» STORED DATA
%%

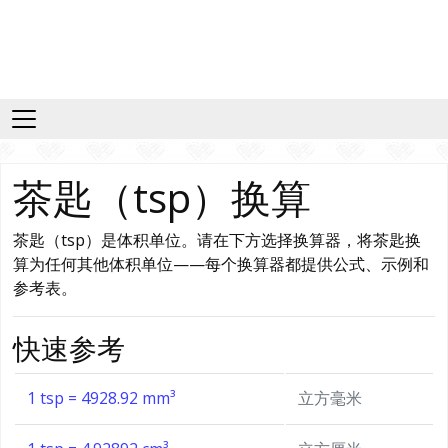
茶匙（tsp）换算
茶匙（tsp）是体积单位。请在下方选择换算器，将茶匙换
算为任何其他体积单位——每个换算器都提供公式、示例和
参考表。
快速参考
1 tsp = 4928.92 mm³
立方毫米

%%
%%

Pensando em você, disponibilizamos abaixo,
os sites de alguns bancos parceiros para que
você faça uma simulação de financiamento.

%%
%%

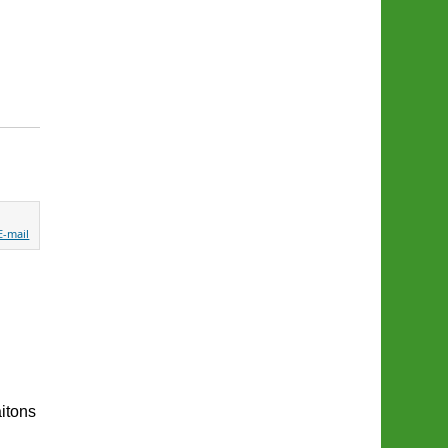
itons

%%

Copy out precisely the lines from the line with "Pensando em você, disponibilizamos" to the line with "você faça uma simulação de financiamento." in the material above, including those two lines and omitting all the rest.

Pensando em você, disponibilizamos abaixo,
os sites de alguns bancos parceiros para que
você faça uma simulação de financiamento.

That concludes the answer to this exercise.